И, слушая мягкий защелк американского замка, я считал, мой друг, шершавые ступеньки лестницы, ведущей книзу, и приискивал метафоры. Образ истертой звонковой кнопки мне быстро надоел. Однажды, проходя по рынку, я заметил нечто более пригодное: люди, теснящиеся меж лотков и рундуков рынка, хорошо знают, что такое сдоба, обыкновенная сдоба, выставленная мальчишкой-продавцом для щупа, то есть на предмет испытания недоверчивым покупателем добротности товара. Груда сдоб лежит, теплая и пухлая, под холстиной в корзине. Но поверх холста всегда одним-одна, выставленная под щупающие пальцы булка: проходящие, торопясь со своими портфелями, саками и мешками на службу и по хозяйству, хватают одинокую сдобу - то коротким и резким давком, то долго и раздумчиво мнут ее в ладонях,- и опять она зябнет поверх холстины, разлученная с себе подобными; золотистая корка на ней, отхрустев, давно уже осыпалась, теплое тело иззябло и все в грубых вдав-линах и ямах - от щупа.
И помню, когда очередь дошла до письма с адресом "Зацепский вал, № 14", я почему-то заколебался. Взял шляпу. Положил. Развернул план: поперек длинной шеренги букв: 3-а-ц-е-п-а - вдруг ударившее по зрачкам словцо: Щипок. Как будто знакомо. Перелистал: сначала Забелина - нет, не тут, потом Мартынова ("Улицы и переулки Москвы"), наконец, Снегирева. Ага, вот оно что: оказывалось, прародителем Щипка был древний московский щупок , длинная жердь с железным крюком у конца, которым можно было перетрогать и перещупать всю кладь, подвозимую к московским заставам. Надо признать, что за два-три столетия москвичам удалось сильно усовершенствовать этот остроумный прибор, сделать его невидимым, в то же время усилив и утончив его действие.
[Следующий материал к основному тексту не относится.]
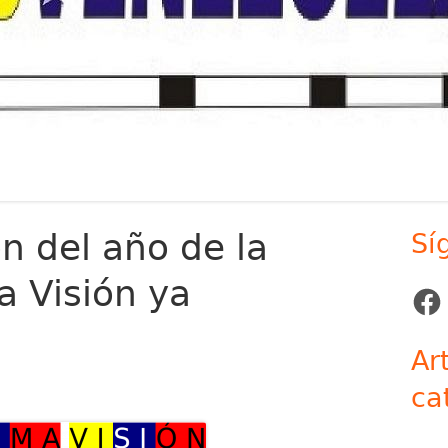
n del año de la
Sí
Ba
a Visión ya
lat
Face
pr
Ar
ca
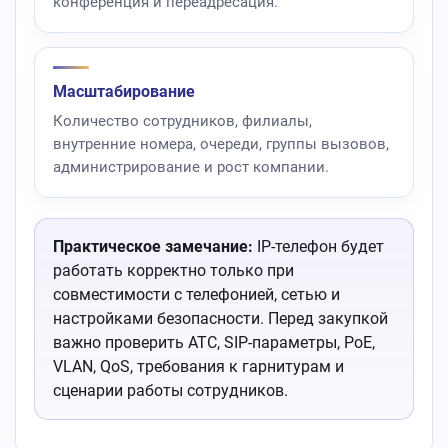
конференция и переадресация.
Масштабирование
Количество сотрудников, филиалы,
внутренние номера, очереди, группы вызовов,
администрирование и рост компании.
Практическое замечание:
IP-телефон будет
работать корректно только при
совместимости с телефонией, сетью и
настройками безопасности. Перед закупкой
важно проверить АТС, SIP-параметры, PoE,
VLAN, QoS, требования к гарнитурам и
сценарии работы сотрудников.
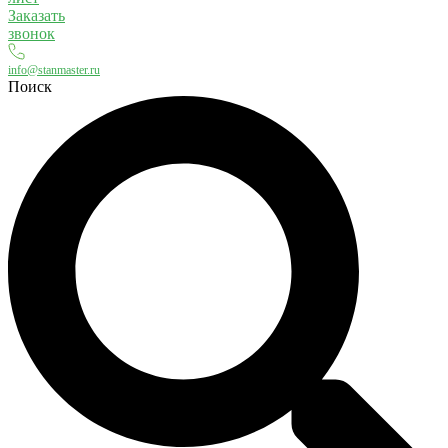
Заказать
звонок
info@stanmaster.ru
Поиск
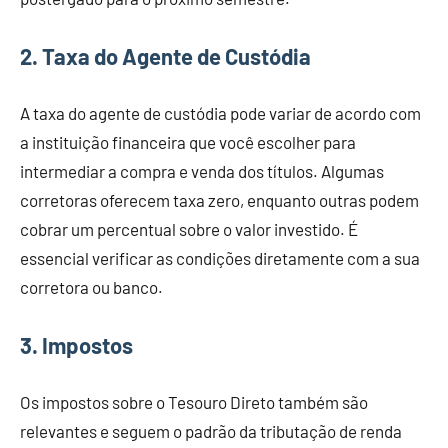
2.
Taxa do Agente de Custódia
A taxa do agente de custódia pode variar de acordo com
a instituição financeira que você escolher para
intermediar a compra e venda dos títulos. Algumas
corretoras oferecem taxa zero, enquanto outras podem
cobrar um percentual sobre o valor investido. É
essencial verificar as condições diretamente com a sua
corretora ou banco.
3.
Impostos
Os impostos sobre o Tesouro Direto também são
relevantes e seguem o padrão da tributação de renda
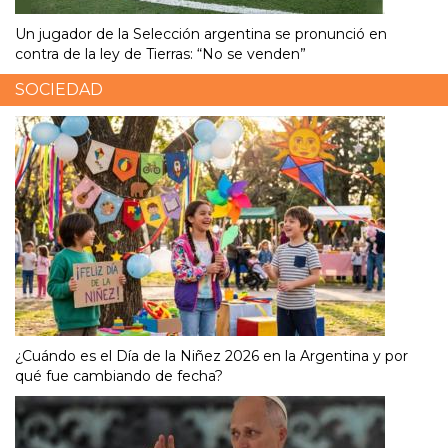
Un jugador de la Selección argentina se pronunció en
contra de la ley de Tierras: “No se venden”
SOCIEDAD
¿Cuándo es el Día de la Niñez 2026 en la Argentina y por
qué fue cambiando de fecha?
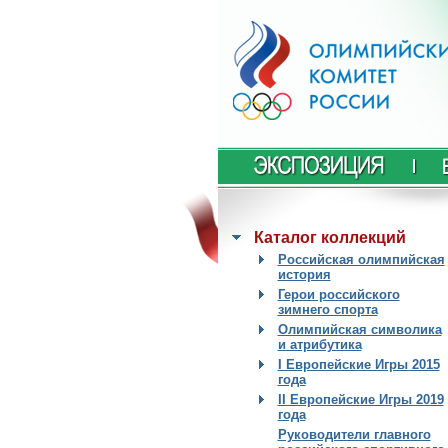
Каталог коллекций
Российская олимпийская
история
Герои российского
зимнего спорта
Олимпийская символика
и атрибутика
I Европейские Игры 2015
года
II Европейские Игры 2019
года
Руководители главного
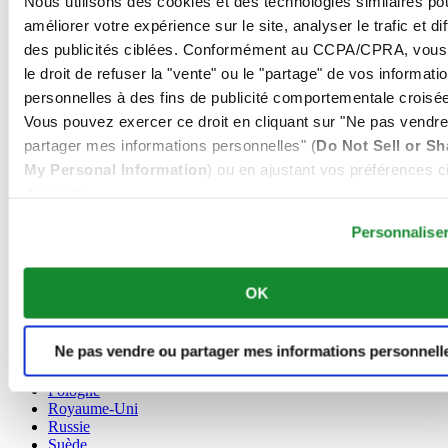
Nous utilisons des cookies et des technologies similaires po
Allemagne
améliorer votre expérience sur le site, analyser le trafic et di
Autriche
des publicités ciblées. Conformément au CCPA/CPRA, vous
Belgique
le droit de refuser la "vente" ou le "partage" de vos informati
Dutch
personnelles à des fins de publicité comportementale croisée
Français
Chine
Vous pouvez exercer ce droit en cliquant sur "Ne pas vendre
English
partager mes informations personnelles" (
Do Not Sell or Sh
简体中文
My Personal Information
) ou en ajustant vos préférences ci
Danemark
dessous.
Espagne
Finlande
Personnalise
France
Irlande
Luxembourg
OK
English
Français
Norvège
Ne pas vendre ou partager mes informations personnell
Pays-Bas
Pologne
Royaume-Uni
Russie
Suède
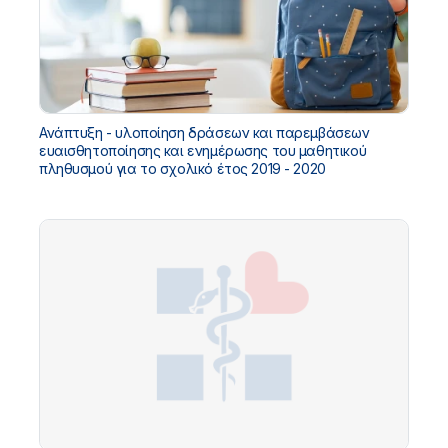
Ανάπτυξη - υλοποίηση δράσεων και παρεμβάσεων
ευαισθητοποίησης και ενημέρωσης του μαθητικού
πληθυσμού για το σχολικό έτος 2019 - 2020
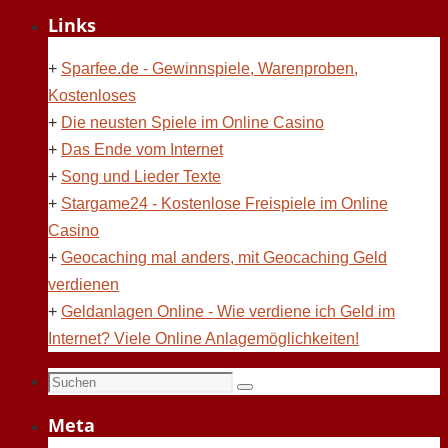
Links
+
Sparfee.de - Gewinnspiele, Warenproben,
Kostenloses
+
Die neusten Spiele im Online Casino
+
Das Ende vom Internet
+
Song und Lieder Texte
+
Stargame24 - Kostenlose Freispiele im Online
Casino
+
Geocaching mal anders, mit Geocaching Geld
verdienen
+
Geldanlagen Online - Wie verdiene ich Geld im
Internet? Viele Online Anlagemöglichkeiten!
Suchen
Suchen
nach:
Meta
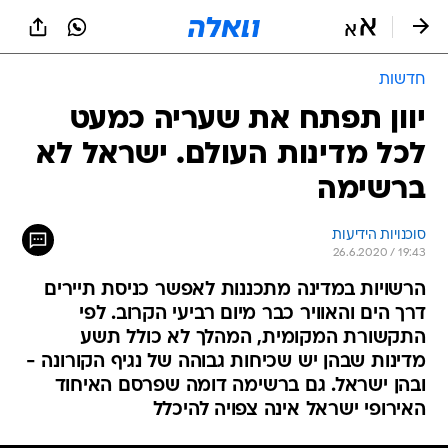
חדשות
יוון תפתח את שעריה כמעט
לכל מדינות העולם. ישראל לא
ברשימה
סוכנויות הידיעות
26.6.2020 / 19:43
הרשויות במדינה מתכננות לאפשר כניסת תיירים
דרך הים והאוויר כבר מיום רביעי הקרוב. לפי
התקשורת המקומית, המהלך לא כולל תשע
מדינות שבהן יש שכיחות גבוהה של נגיף הקורונה -
ובהן ישראל. גם ברשימה דומה שפרסם האיחוד
האירופי ישראל אינה צפויה להיכלל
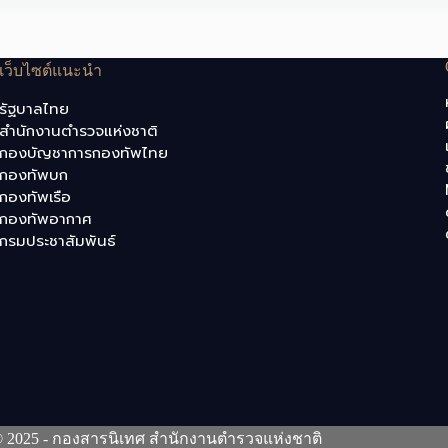
เว็บไซต์แนะนำ
รัฐบาลไทย
สำนักงานตำรวจแห่งชาติ
กองบัญชาการกองทัพไทย
กองทัพบก
กองทัพเรือ
กองทัพอากาศ
กรมประชาสัมพันธ์
© 2025 - กองสารนิเทศ สำนักงานตำรวจแห่งชาติ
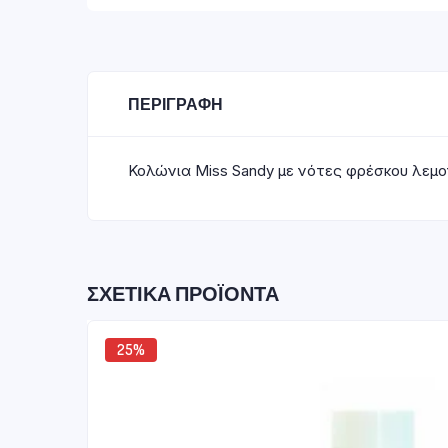
ΠΕΡΙΓΡΑΦΉ
Κολώνια Miss Sandy με νότες φρέσκου λεμο
ΣΧΕΤΙΚΆ ΠΡΟΪΌΝΤΑ
25%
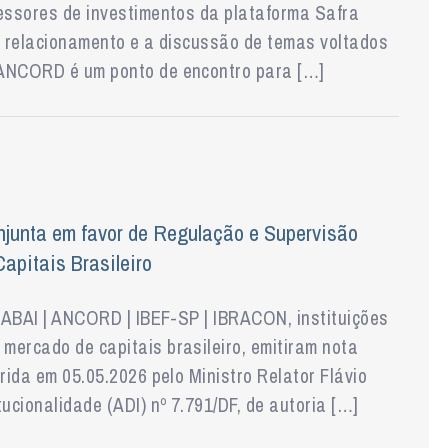
sessores de investimentos da plataforma Safra
do relacionamento e a discussão de temas voltados
 ANCORD é um ponto de encontro para […]
junta em favor de Regulação e Supervisão
apitais Brasileiro
| ABAI | ANCORD | IBEF-SP | IBRACON, instituições
mercado de capitais brasileiro, emitiram nota
rida em 05.05.2026 pelo Ministro Relator Flávio
ucionalidade (ADI) nº 7.791/DF, de autoria […]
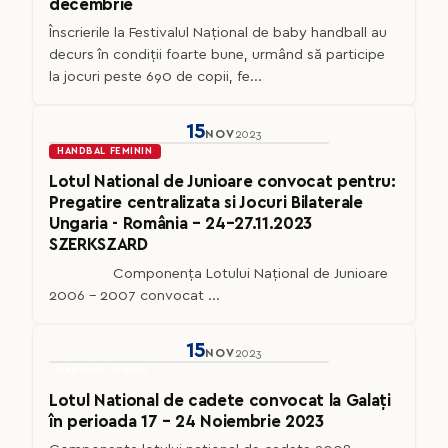
decembrie
Înscrierile la Festivalul Național de baby handball au
decurs în condiții foarte bune, urmând să participe
la jocuri peste 690 de copii, fe...
15
NOV
2023
HANDBAL FEMININ
Lotul National de Junioare convocat pentru:
Pregatire centralizata si Jocuri Bilaterale
Ungaria - România – 24–27.11.2023
SZERKSZARD
Componența Lotului Național de Junioare
2006 – 2007 convocat ...
15
NOV
2023
HANDBAL JUNIOR
Lotul National de cadete convocat la Galați
în perioada 17 – 24 Noiembrie 2023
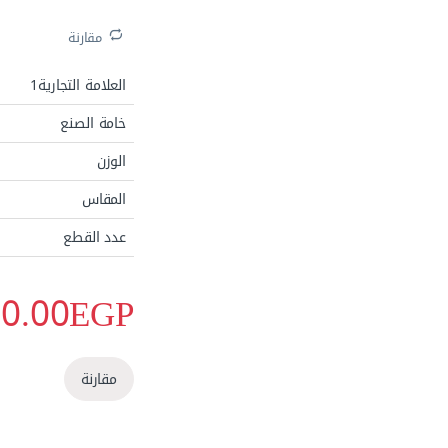
مقارنة
العلامة التجارية1
خامة الصنع
الوزن
المقاس
الاكثر مبيعا
عدد القطع
0.00
EGP
مقارنة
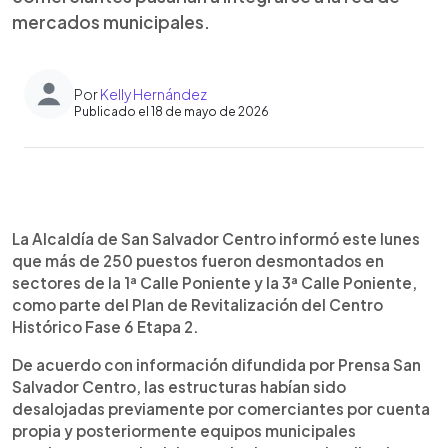
mercados municipales.
Por
Kelly Hernández
Publicado el 18 de mayo de 2026
0:00
►
Escuchar artículo
La Alcaldía de San Salvador Centro informó este lunes
que más de 250 puestos fueron desmontados en
sectores de la 1ª Calle Poniente y la 3ª Calle Poniente,
como parte del Plan de Revitalización del Centro
Histórico Fase 6 Etapa 2.
De acuerdo con información difundida por Prensa San
Salvador Centro, las estructuras habían sido
desalojadas previamente por comerciantes por cuenta
propia y posteriormente equipos municipales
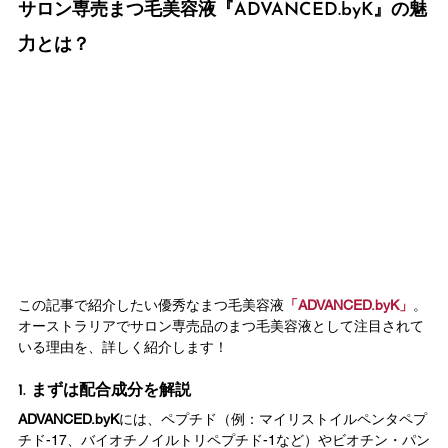
サロン専売まつ毛美容液『ADVANCED.byK』の魅
力とは？
この記事で紹介したい優秀なまつ毛美容液
「ADVANCED.byK」
。
オーストラリアでサロン専売品のまつ毛美容液として注目されて
いる理由を、詳しく紹介します！
1. まずは配合成分を解説
ADVANCED.byK
には、ペプチド（例：マイリストイルペンタペプ
チド-17、バイオチノイルトリペプチド-1など）やビオチン・パン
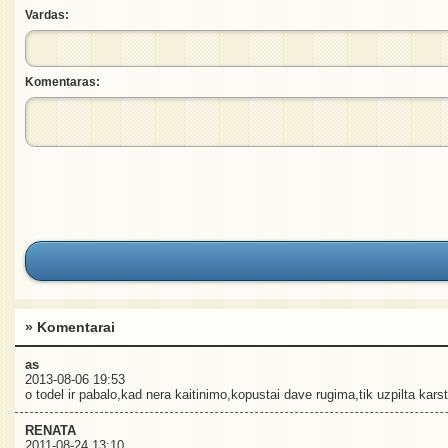
Vardas:
Komentaras:
» Komentarai
as
2013-08-06 19:53
o todel ir pabalo,kad nera kaitinimo,kopustai dave rugima,tik uzpilta kars
RENATA
2011-08-24 13:10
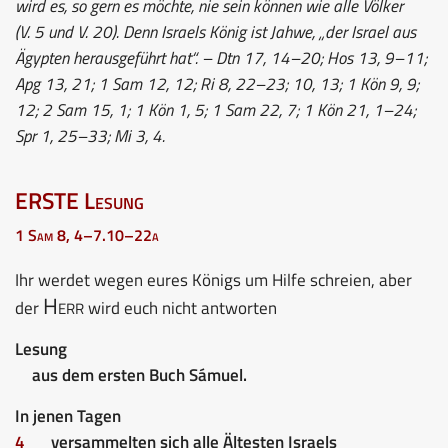
wird es, so gern es möchte, nie sein können wie alle Völker
(V. 5 und V. 20). Denn Israels König ist Jahwe, „der Israel aus
Ägypten herausgeführt hat“. – Dtn 17, 14–20; Hos 13, 9–11;
Apg 13, 21; 1 Sam 12, 12; Ri 8, 22–23; 10, 13; 1 Kön 9, 9;
12; 2 Sam 15, 1; 1 Kön 1, 5; 1 Sam 22, 7; 1 Kön 21, 1–24;
Spr 1, 25–33; Mi 3, 4.
ERSTE Lesung
1 Sam 8, 4–7.10–22a
Ihr werdet wegen eures Königs um Hilfe schreien, aber
Herr
der
wird euch nicht antworten
Lesung
aus dem ersten Buch Sámuel.
In jenen Tagen
4
versammelten sich alle Ältesten Israels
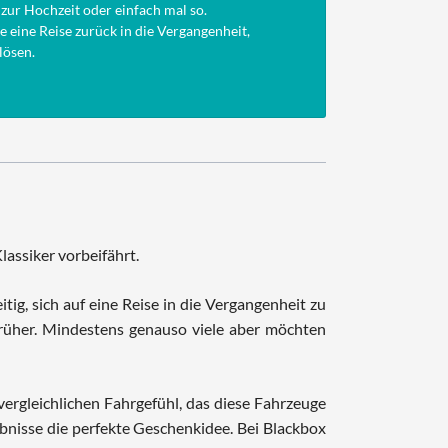
 zur Hochzeit oder einfach mal so.
e eine Reise zurück in die Vergangenheit,
lösen.
assiker vorbeifährt.
tig, sich auf eine Reise in die Vergangenheit zu
früher. Mindestens genauso viele aber möchten
ergleichlichen Fahrgefühl, das diese Fahrzeuge
bnisse die perfekte Geschenkidee. Bei Blackbox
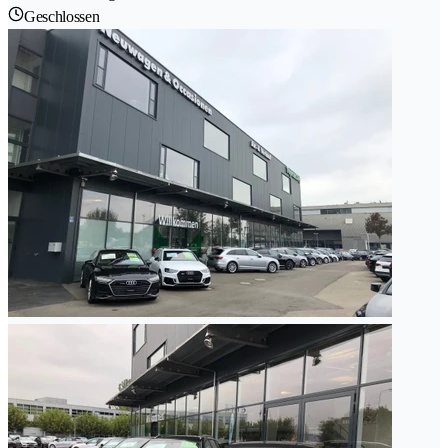
Geschlossen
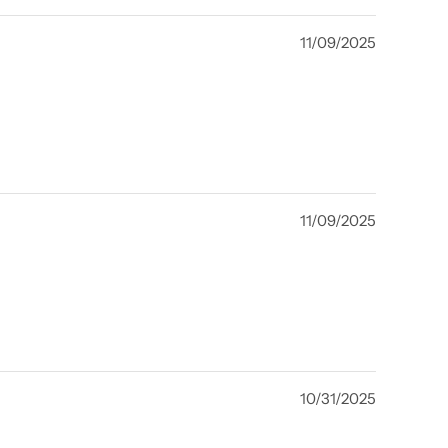
11/09/2025
11/09/2025
10/31/2025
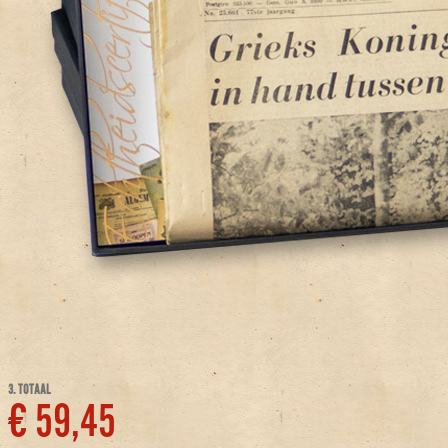
3. TOTAAL
€ 59,45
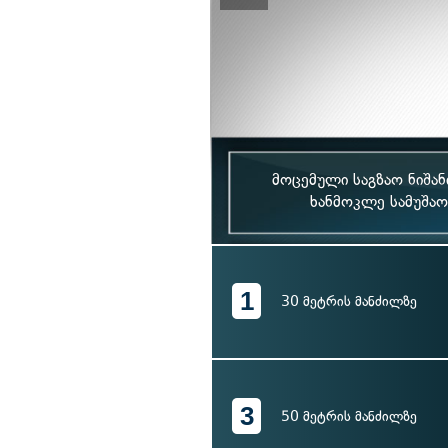
მოცემული საგზაო ნიშან
ხანმოკლე სამუშაოს
1
30 მეტრის მანძილზე
3
50 მეტრის მანძილზე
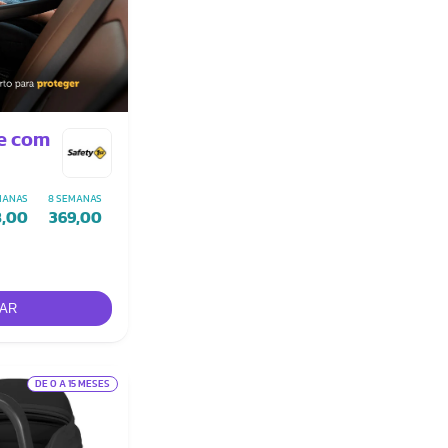
e com
MANAS
8 SEMANAS
8,00
369,00
DE 0 A 15 MESES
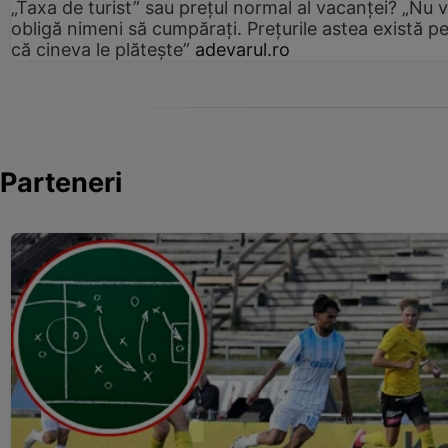
„Taxa de turist” sau prețul normal al vacanței? „Nu 
obligă nimeni să cumpărați. Prețurile astea există p
că cineva le plătește”
adevarul.ro
Parteneri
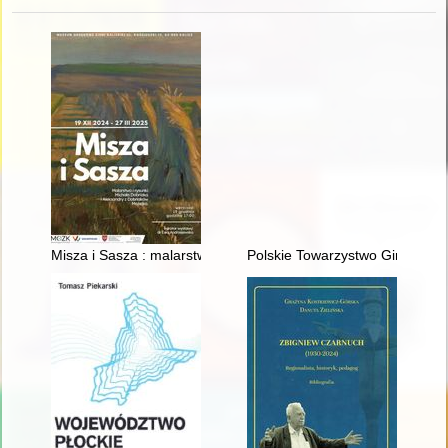
Misza i Sasza : malarstwo i rysunki Michała Dobriaka i Aleksa
Polskie Towarzystwo Gimnasty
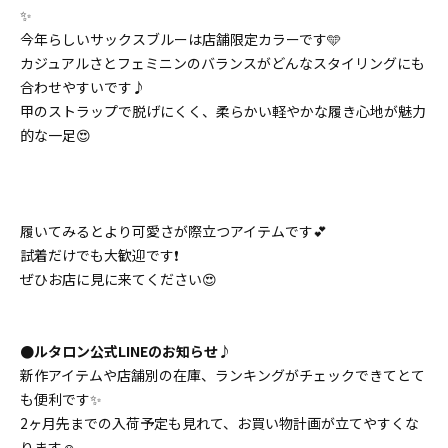
✨
今年らしいサックスブルーは店舗限定カラーです🩵
カジュアルさとフェミニンのバランスがどんなスタイリングにも
合わせやすいです♪
甲のストラップで脱げにくく、柔らかい軽やかな履き心地が魅力
的な一足😍
履いてみるとより可愛さが際立つアイテムです💕
試着だけでも大歓迎です❗️
ぜひお店に見に来てください😍
●ルタロン公式LINEのお知らせ♪
新作アイテムや店舗別の在庫、ランキングがチェックできてとて
も便利です✨
2ヶ月先までの入荷予定も見れて、お買い物計画が立てやすくな
ります☺️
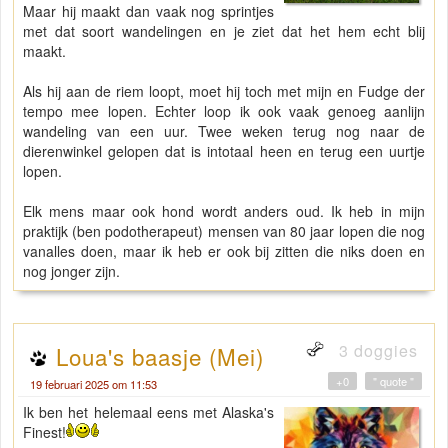
Maar hij maakt dan vaak nog sprintjes
met dat soort wandelingen en je ziet dat het hem echt blij
maakt.
Als hij aan de riem loopt, moet hij toch met mijn en Fudge der
tempo mee lopen. Echter loop ik ook vaak genoeg aanlijn
wandeling van een uur. Twee weken terug nog naar de
dierenwinkel gelopen dat is intotaal heen en terug een uurtje
lopen.
Elk mens maar ook hond wordt anders oud. Ik heb in mijn
praktijk (ben podotherapeut) mensen van 80 jaar lopen die nog
vanalles doen, maar ik heb er ook bij zitten die niks doen en
nog jonger zijn.
3 doggies
Loua's baasje (Mei)
+0
" quote "
19 februari 2025 om 11:53
Ik ben het helemaal eens met Alaska's
Finest!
История старой Москвы - это история ее остенения.
К XVIII веку, когда все города и городки и у нас, и на Западе, давно уже повалив все стены, убрали их как ненужную ветошь,- Москва все еще прячет свое тучное круглое тело в обводы стен и валов.
Даже к началу XIX века, живя за заставами и сомкнутыми рогатками,- она недоверчиво, с прищуром всматривается сквозь приоткрытые створы ворот - во все, что из "Замосковья", провинции, и медленно-медленно поднимает свои крашеные шлагбаумы перед всеми "оттудными", что из-за стен.
Конечно, все это было: но все ли ушло в "было"?
Каждый день на шести вокзалах новые и новые поезда сгружают привозных людей: их привозят в зеленых вагонах, а в красных вагонах привозят тес, муку и длинные щелистые ящики с киевскими яйцами.
Яйца, одно за другим, проверяют на свет сквозь хрупкую скорлупу, пользуясь для этого особыми бумажными трубочками. Людей же... никто и никак не беспокоит, но они все-таки, вначале распрямленные, широко шагающие, громко - по провинциальной привычке - говорящие, как-то быстро блекнут, тихнут, делаются будто прощупанными и иссмотренными: шаг - от дня к дню короче и тише; руки - плетями книзу; и привозной человек скоро научается ходить по теневой стороне улиц, нервно выдергиваясь из скрещения зрительных осей, прячась от щупа и зацепы.